Benedict quotes, we find the following: "I kept it secret and my
frame was wasted. I groaned all the day long for night and day Your
hand was heavy upon me. Indeed, my strength was dried up as by the
Guilty secrets control us, they rob us of our freedom, they destroy
our peace. Long before one's frame is wasted (though that, too will
eventually happen,) one's mind and spirit are trashed, laid low by
the relentless fear of discovery.
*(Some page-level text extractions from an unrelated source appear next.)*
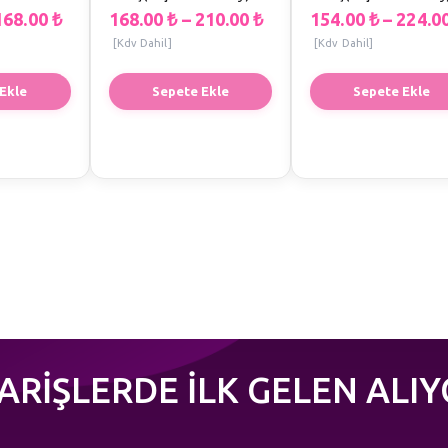
168.00
₺
168.00
₺
–
210.00
₺
154.00
₺
–
224.0
[Kdv Dahil]
[Kdv Dahil]
Ekle
Sepete Ekle
Sepete Ekle
PARİŞLERDE İLK GELEN ALIY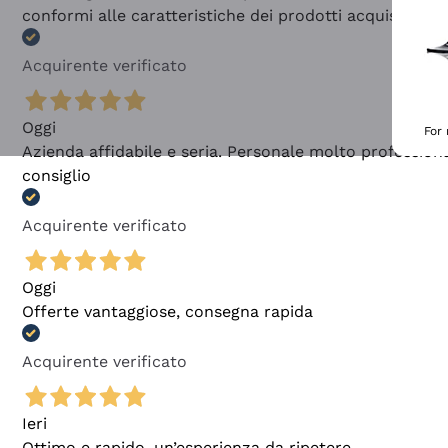
conformi alle caratteristiche dei prodotti acquistati
Acquirente verificato
Oggi
For
Azienda affidabile e seria. Personale molto profession
consiglio
Acquirente verificato
Oggi
Offerte vantaggiose, consegna rapida
Acquirente verificato
Ieri
Ottimo e rapido, un’esperienza da ripetere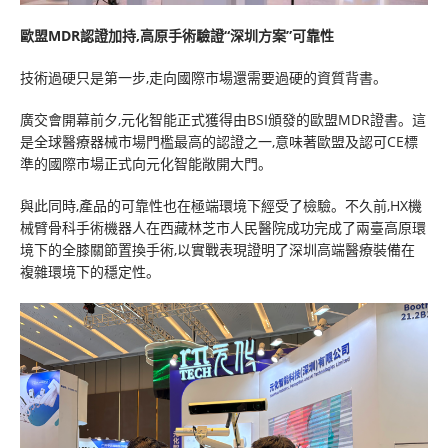
歐盟MDR認證加持,高原手術驗證“深圳方案”可靠性
技術過硬只是第一步,走向國際市場還需要過硬的資質背書。
廣交會開幕前夕,元化智能正式獲得由BSI頒發的歐盟MDR證書。這
是全球醫療器械市場門檻最高的認證之一,意味著歐盟及認可CE標
準的國際市場正式向元化智能敞開大門。
與此同時,產品的可靠性也在極端環境下經受了檢驗。不久前,HX機
械臂骨科手術機器人在西藏林芝市人民醫院成功完成了兩臺高原環
境下的全膝關節置換手術,以實戰表現證明了深圳高端醫療裝備在
複雜環境下的穩定性。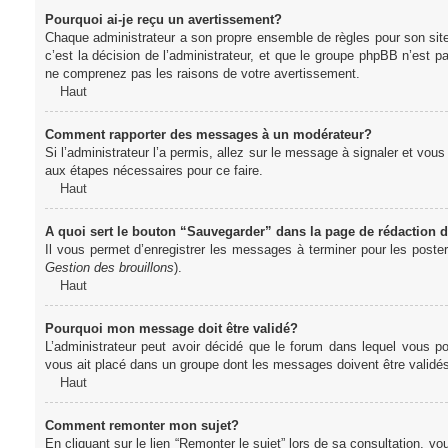
Pourquoi ai-je reçu un avertissement?
Chaque administrateur a son propre ensemble de règles pour son sit
c’est la décision de l’administrateur, et que le groupe phpBB n’est 
ne comprenez pas les raisons de votre avertissement.
Haut
Comment rapporter des messages à un modérateur?
Si l’administrateur l’a permis, allez sur le message à signaler et vo
aux étapes nécessaires pour ce faire.
Haut
A quoi sert le bouton “Sauvegarder” dans la page de rédaction
Il vous permet d’enregistrer les messages à terminer pour les poster 
Gestion des brouillons
).
Haut
Pourquoi mon message doit être validé?
L’administrateur peut avoir décidé que le forum dans lequel vous po
vous ait placé dans un groupe dont les messages doivent être validés 
Haut
Comment remonter mon sujet?
En cliquant sur le lien “Remonter le sujet” lors de sa consultation, 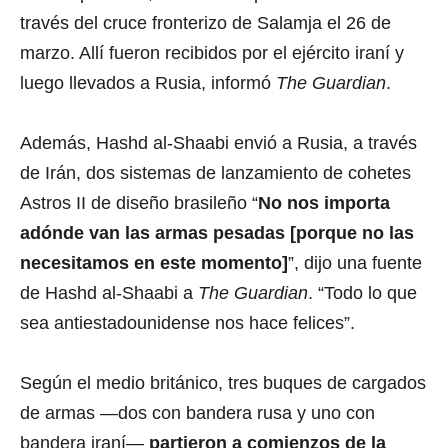
través del cruce fronterizo de Salamja el 26 de
marzo. Allí fueron recibidos por el ejército iraní y
luego llevados a Rusia, informó
The Guardian
.
Además, Hashd al-Shaabi envió a Rusia, a través
de Irán, dos sistemas de lanzamiento de cohetes
Astros II de diseño brasileño “
No nos importa
adónde van las armas pesadas [porque no las
necesitamos en este momento]
”, dijo una fuente
de Hashd al-Shaabi a
The Guardian
. “Todo lo que
sea antiestadounidense nos hace felices”.
Según el medio británico, tres buques de cargados
de armas —dos con bandera rusa y uno con
bandera iraní—
partieron a comienzos de la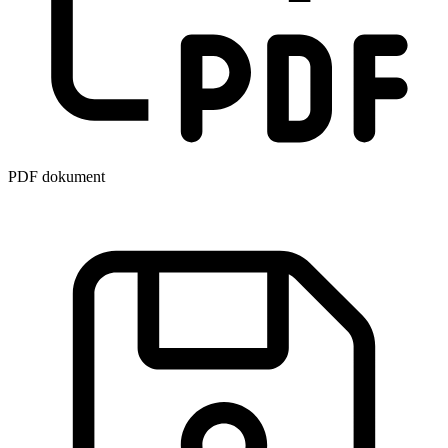
PDF dokument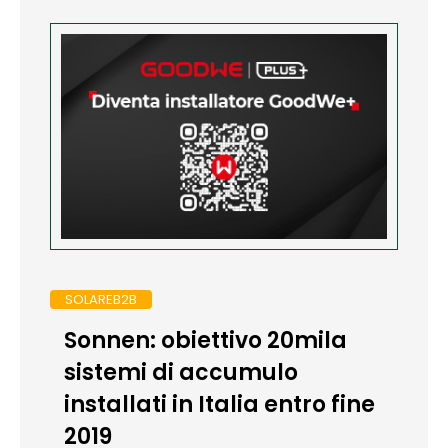
SOLAREB2B
Sonnen: obiettivo 20mila
sistemi di accumulo
installati in Italia entro fine
2019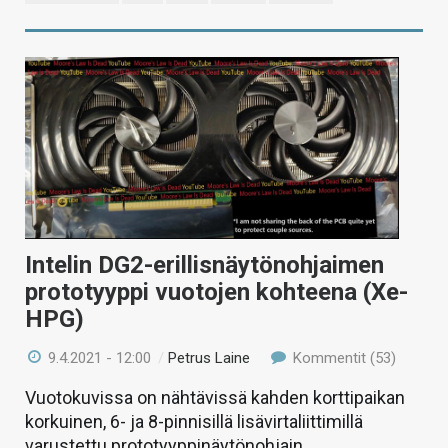
Intelin DG2-erillisnäytönohjaimen
prototyyppi vuotojen kohteena (Xe-
HPG)
9.4.2021 - 12:00
/
Petrus Laine
Kommentit (53)
Vuotokuvissa on nähtävissä kahden korttipaikan
korkuinen, 6- ja 8-pinnisillä lisävirtaliittimillä
varustettu prototyyppinäytönohjain.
We shall have a MUCH harder time
spiritually, if we try to keep our guilty secrets totally hidden.
What the guilty one is fleeing is within herself, and
travels right along with her. Ever see a news clip about a fugitive
who successfully hid for decades and then was caught? I wonder what
kind of life they had in the meantime, a life never free, a life that
always had to fear. This is not what Jesus called us to.
One may not belong to a tradition which practices sacramental
confession, but all of us need the abscesses of our secret guilt
lanced and drained somehow. AA, a spiritual program which can fit
itself to any religion or no religion, insists that without confession to at
least one other trustworthy person, our faults are likely to rule us forever.
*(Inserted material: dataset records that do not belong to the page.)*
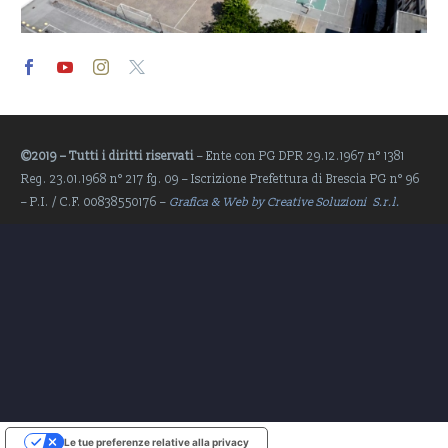
Video
Player
©2019 – Tutti i diritti riservati
– Ente con PG DPR 29.12.1967 n° 1381
Reg. 23.01.1968 n° 217 fg. 09 – Iscrizione Prefettura di Brescia PG n° 96
– P.I. / C.F. 00838550176 –
Grafica & Web by Creative Soluzioni S.r.l.
Le tue preferenze relative alla privacy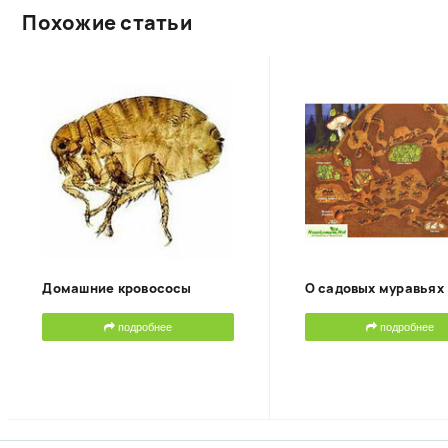
Похожие статьи
Домашние кровососы
О садовых муравьях
подробнее
подробнее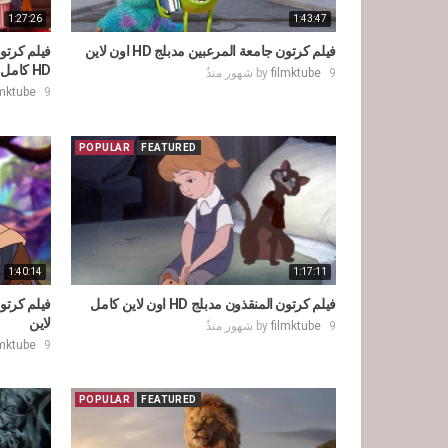
1:27:26
1:43:47
فيلم كرتون جامعة المرعبين مدبلج HD اون لاين
HD كامل
9 شهور منذُ
filmktube
by
9 شهور منذُ
lmktube
POPULAR
FEATURED
1:40:14
1:17:11
فيلم كرتون المنقذون مدبلج HD اون لاين كامل
لاين
9 شهور منذُ
filmktube
by
9 شهور منذُ
lmktube
POPULAR
FEATURED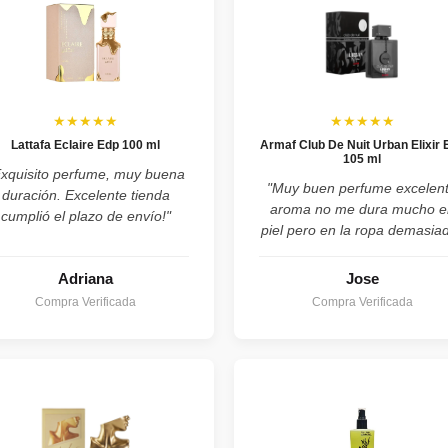
★★★★★
★★★★★
Lattafa Eclaire Edp 100 ml
Armaf Club De Nuit Urban Elixir 
105 ml
Exquisito perfume, muy buena
"Muy buen perfume excelen
duración. Excelente tienda
aroma no me dura mucho e
cumplió el plazo de envío!"
piel pero en la ropa demasia
Adriana
Jose
Compra Verificada
Compra Verificada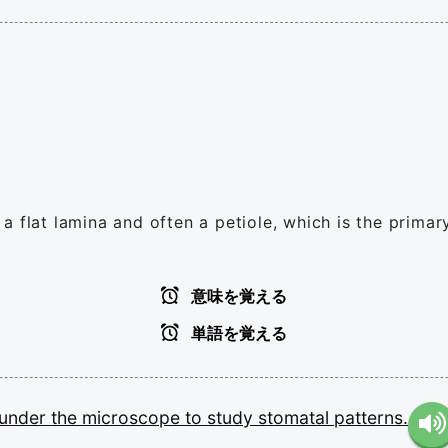
 flat lamina and often a petiole, which is the primar
意味を覚える
単語を覚える
under
the
microscope
to
study
stomatal
patterns.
Don't spill your beans to just anyone, but don't hold them festering
within, either! [A heavy PS, too: if you do belong to a Church that
has sacramental Confession, GO!! Too many put that off at great
risk and harm to themselves.]
What keeps us chained to our dirty secrets is lack of faith, lack of
trust: no one will love me if they know this, not God, not anyone.
Well, the ending verses of Psalm 31(32) deal quite neatly with this
"Many sorrows have the wicked, but those who trust in the Lord,
loving mercy surrounds them. Rejoice, rejoice in the Lord, exult, you
just! O come, ring out your joy, all you upright of heart!" (Ps.
Not only does God forgive, but the guilty one now freed is accounted
as among the just and the upright of heart, without any further ado.
Now THAT is Divine Mercy! No heart is more full of such infinite
mercy than the Sacred Heart of Jesus. Trust Him!
Most Sacred Heart of Jesus, I place my trust in You. Jesus, meek and
humble of Heart, make our hearts like unto Yours.